Haven Point was still five miles away when the boys saw that the rain was letting up; but the ditches along the track, and the highways wherever they passed them, were filled with running water, showing that the downpour in that vicinity had been a severe one.
"Next station Haven Point!" called out one of the trainmen as he came through the car.
"Better get your bags ready," cried Spouter. "There may be other fellows going to the Hall, and we want to get good seats on the auto-stage if we can."
"All right. You lead on, Spouter," answered Jack; "we'll follow you."
In a few minutes more Haven Point was reached and the long train rolled into the little station. One after another the boys alighted, the porter helping them with their suitcases and gladly accepting the tips they offered.
Spouter headed for a large auto-stage drawn up on the opposite side of an open plot behind the station. As the Rovers and their friends started for the turnout belonging to Colby Hall, they noticed that several other boys had also left another coach of the train and were headed in the same direction.
"New fellows, like ourselves, I suppose," remarked Fred. "Let's get ahead of 'em."
"That's the talk!" exclaimed Randy. "Come on!" and he set off on a run beside Spouter with the others at their heels.
The rain had been falling heavily at Haven Point just previous to the arrival of the train, and consequently the open place behind the depot contained numerous hollows of water and mud, around which the boys had to make their way as best they could.
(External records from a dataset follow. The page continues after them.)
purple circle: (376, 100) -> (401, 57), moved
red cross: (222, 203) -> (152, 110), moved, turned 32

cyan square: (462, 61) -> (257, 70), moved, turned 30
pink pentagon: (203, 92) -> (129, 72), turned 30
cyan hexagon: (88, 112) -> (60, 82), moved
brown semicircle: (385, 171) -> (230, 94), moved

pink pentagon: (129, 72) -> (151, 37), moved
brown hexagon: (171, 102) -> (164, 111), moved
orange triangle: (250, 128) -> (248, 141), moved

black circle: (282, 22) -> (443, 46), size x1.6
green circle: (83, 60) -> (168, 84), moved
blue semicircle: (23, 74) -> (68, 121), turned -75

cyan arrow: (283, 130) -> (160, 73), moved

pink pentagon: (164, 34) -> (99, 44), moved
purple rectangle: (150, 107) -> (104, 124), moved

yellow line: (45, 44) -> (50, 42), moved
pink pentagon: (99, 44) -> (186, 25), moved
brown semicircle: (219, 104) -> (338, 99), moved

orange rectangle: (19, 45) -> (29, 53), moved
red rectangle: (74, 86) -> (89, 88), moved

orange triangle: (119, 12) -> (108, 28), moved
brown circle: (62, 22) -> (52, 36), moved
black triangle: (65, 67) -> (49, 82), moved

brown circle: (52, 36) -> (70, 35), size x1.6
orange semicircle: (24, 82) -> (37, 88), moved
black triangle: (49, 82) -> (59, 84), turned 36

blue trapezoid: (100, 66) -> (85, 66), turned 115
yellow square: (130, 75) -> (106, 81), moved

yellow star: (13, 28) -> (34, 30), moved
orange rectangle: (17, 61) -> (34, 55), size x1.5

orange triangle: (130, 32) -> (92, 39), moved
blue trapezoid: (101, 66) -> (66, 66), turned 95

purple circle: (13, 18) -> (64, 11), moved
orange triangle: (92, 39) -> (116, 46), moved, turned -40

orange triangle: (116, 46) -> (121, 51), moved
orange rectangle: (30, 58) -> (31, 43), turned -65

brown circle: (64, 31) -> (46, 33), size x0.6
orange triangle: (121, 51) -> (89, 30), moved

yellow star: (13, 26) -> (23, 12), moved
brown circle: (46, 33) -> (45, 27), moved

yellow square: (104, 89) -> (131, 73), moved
They were rushing along as fast as their handbaggage would permit, when they came up side by side with three other lads also bound for the stage.
"Look out there!" cried Jack as one of the strangers leaped into a puddle of water, splashing the mud right and left.
"Look out yourself!" cried the other youth, a big lad, much larger than any of the others.
"That's Slugger Brown--the bully I was telling you about," explained Spouter as he continued to run.
Directly behind Slugger Brown came another youth, loudly dressed in a checkered suit and a soft checkered hat to match. He was rather fastidious as to where he stepped, and with his eyes on the ground ran directly into Fred.
"Hi! look where you are going!" cried the youngest of the Rover boys, and then, to keep himself from slipping down, made a clutch at Randy's arm. This brought Randy around, and both he and Fred bumped into the elegantly attired youth.
"Stop that!" cried the stranger, and then, seeing a puddle directly in front of him, attempted to leap over it. But his foot slipped in the mud and down he went flat on his back with a loud splash.